Mick Herron: Oxford’s Spy Master

Slow Horses

Since coming across Mick Herron’s contemporary thrillers during lockdown, I have devoured his work. The Slow Horses series has recently been adapted by Apple TV. Starring Gary Oldman, it’s a white-knuckle watch and I’d encourage its many fans to explore Herron’s other writing, including the wonderful Oxford-set Boehm books.

When I saw that Herron was speaking at this year’s Oxford Literary Festival I think I actually squealed. Not only are his characters fully realised in all their glory and all their gory, the pace is supercharged, the humour biting, plots are whip-smart, and his descriptions of place are satisfyingly vivid, which leads to my first question…

How important is location to writing?

Location is important to me – I doubt I’d have embarked on the Slow Horses series, for example, if I hadn’t encountered what I now think of as the ‘actual’ Slough House, near where I worked back in the 00s. But that said, I’ve tended to base my books in places where I happen to be when I’m writing them. I don’t seek out interesting backdrops.

You moved to Oxford to read English at Balliol.
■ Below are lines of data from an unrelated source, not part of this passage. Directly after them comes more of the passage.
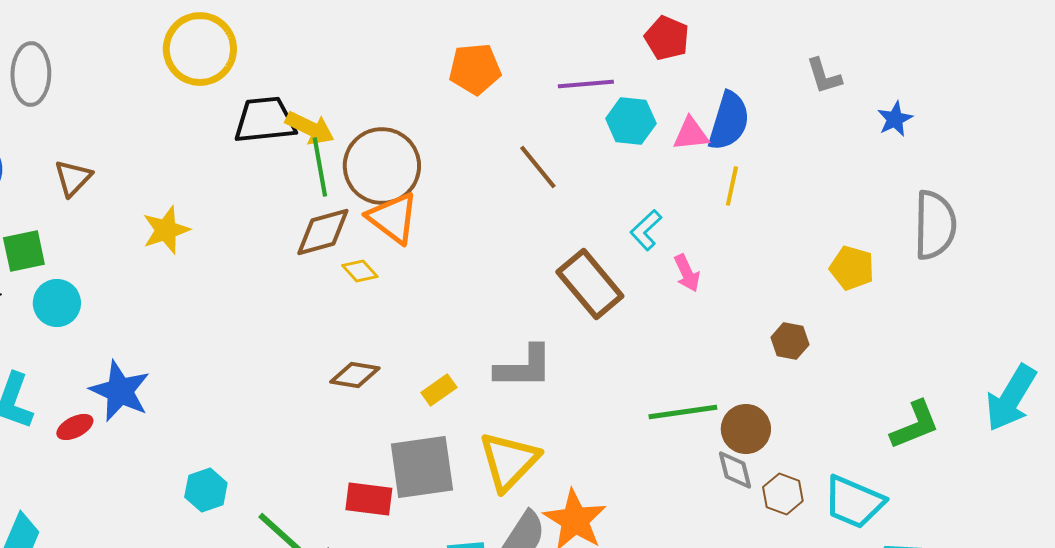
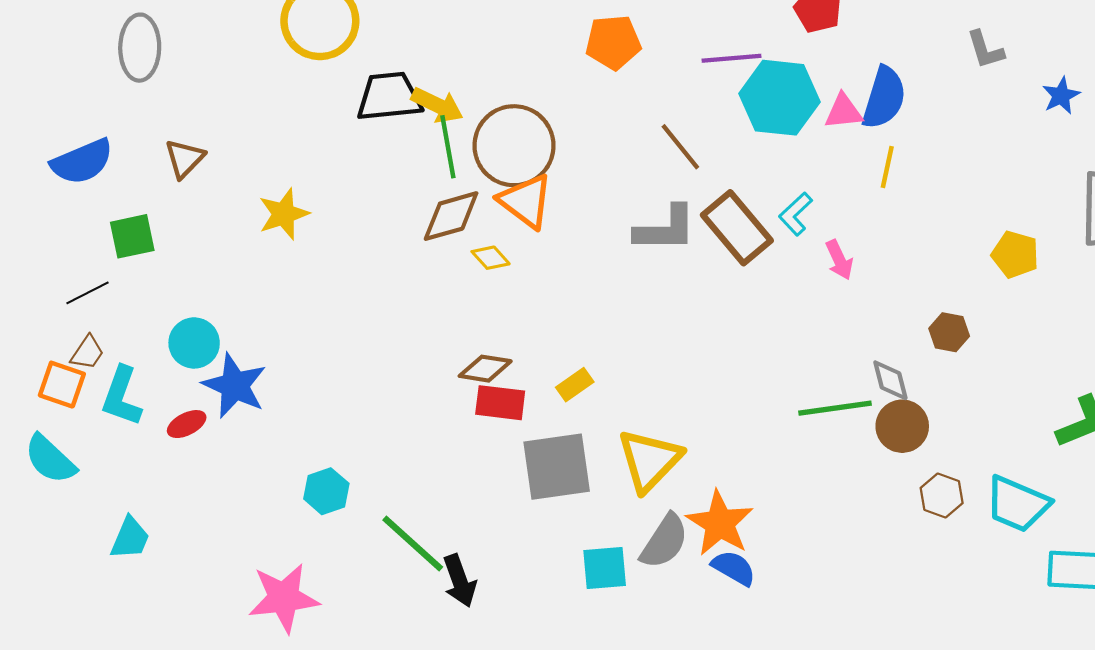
cyan hexagon: (631, 121) -> (780, 98), size x1.5
brown rectangle: (590, 284) -> (737, 228), moved
cyan circle: (57, 303) -> (194, 343), moved
gray L-shape: (524, 367) -> (665, 229), moved
gray diamond: (735, 470) -> (890, 380), moved
red rectangle: (369, 499) -> (500, 403), moved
Why do you think so many people stay on in the city?

For my own part, it was largely inertia, I’m afraid – I was planning my next move, a process I’m not entirely sure I ever completed. I can’t speak for anyone else, but it’s not difficult to find reasons why people might choose to remain here. It’s a beautiful city.

Reading your books, I would guess your politics are left-leaning. How do you feel about being interviewed by Lord Patten for The FT Weekend Oxford Literary Festival?

It’s an absolute privilege. Lord Patten’s previous interviewees at the OLF include Seamus Heaney, Jung Chang and Mario Vargas Llosa – how could anyone be other than immensely flattered? Besides, I suspect most voters my age, whatever their leanings, recognise the front-bench figures of the 80s and 90s as models of integrity and veracity compared to their dismal contemporary counterparts.

Will you be attending any of the other Festival events or talks, and if so which?

I certainly will, though I haven’t yet made a list. But Val McDermid’s at the Sheldonian, speaking to Professor Dame Sue Black. No one in their right mind would miss the opportunity to hear Val.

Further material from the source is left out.